Earlier this month, the court ordered more than 20 changes that the parole board must implement “promptly” to make hearings comply with Miller. Applicants must be given full access to their records; allowed to bring multiple witnesses to a hearing, including an expert witness; and may be represented by counsel at a pre-hearing interview and at the parole hearing without limits on the evidence or arguments the attorney may present.

Hearings that used to be conducted by a single parole board member must now be heard by two to three board members, and the board must document its reasons for its parole decisions.

“Perhaps the most important part of the Order is that it prohibits the parole board from denying parole based solely on the seriousness of the offense and requires them to make decisions through a youth-focused lens,” said Amy E. Breihan, Missouri director of the MacArthur Justice Center, which brought the lawsuit. “Indeed, these decisions should be based on who these men and women have become over time, not their worst act as children.”

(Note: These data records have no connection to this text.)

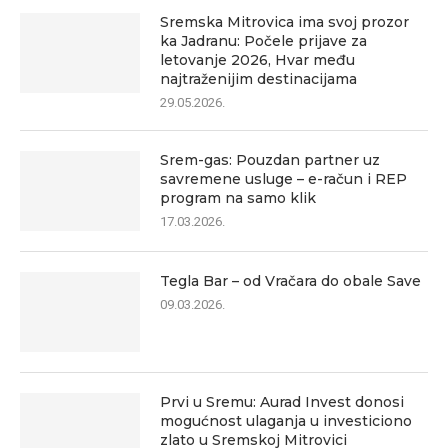
Sremska Mitrovica ima svoj prozor
ka Jadranu: Počele prijave za
letovanje 2026, Hvar među
najtraženijim destinacijama
29.05.2026.
Srem-gas: Pouzdan partner uz
savremene usluge – e-račun i REP
program na samo klik
17.03.2026.
Tegla Bar – od Vračara do obale Save
09.03.2026.
Prvi u Sremu: Aurad Invest donosi
mogućnost ulaganja u investiciono
zlato u Sremskoj Mitrovici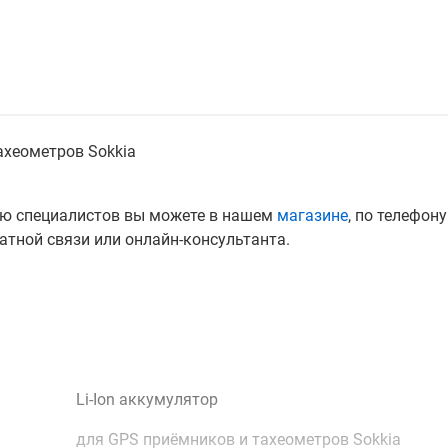
ахеометров Sokkia
цию специалистов вы можете в нашем
магазине
, по телефону
тной связи или онлайн-консультанта.
Li-Ion аккумулятор
для GPS приёмников и тахеометров Sokkia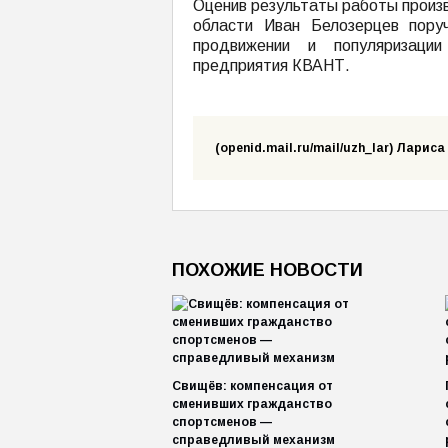
Оценив результаты работы произ
области Иван Белозерцев пору
продвижении и популяризации
предприятия КВАНТ.
(openid.mail.ru/mail/uzh_lar) Лари
ПОХОЖИЕ НОВОСТИ
Свищёв: компенсация от
сменивших гражданство
спортсменов —
справедливый механизм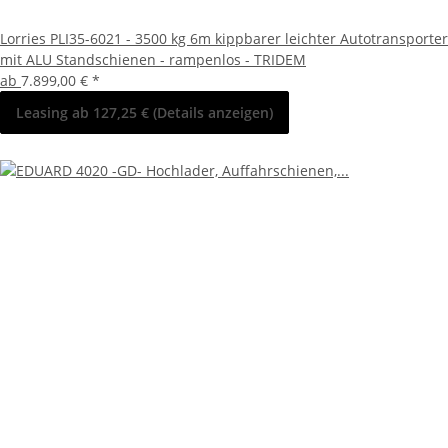
Lorries PLI35-6021 - 3500 kg 6m kippbarer leichter Autotransporter
mit ALU Standschienen - rampenlos - TRIDEM
ab
7.899,00 €
*
Leasing ab 127,25 € (Details anzeigen)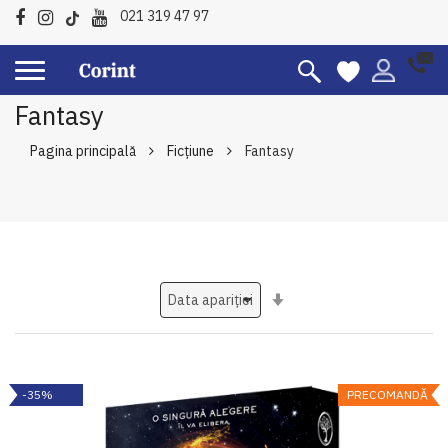
021 319 47 97
Fantasy
Pagina principală
Ficțiune
Fantasy
Setati
ascendent
-35%
PRECOMANDĂ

The court ordered specialized training for parole board members to implement these changes, and those who were previously denied parole will be granted a second hearing under the new policies. Those sentenced to life as juveniles also will be permitted to participate in classes and programs that were previously closed to them because of their sentences.

The court emphasized that “the opportunity for release will be afforded to those who demonstrate the truth of Miller‘s central intuition—that children who commit even heinous crimes are capable of change.”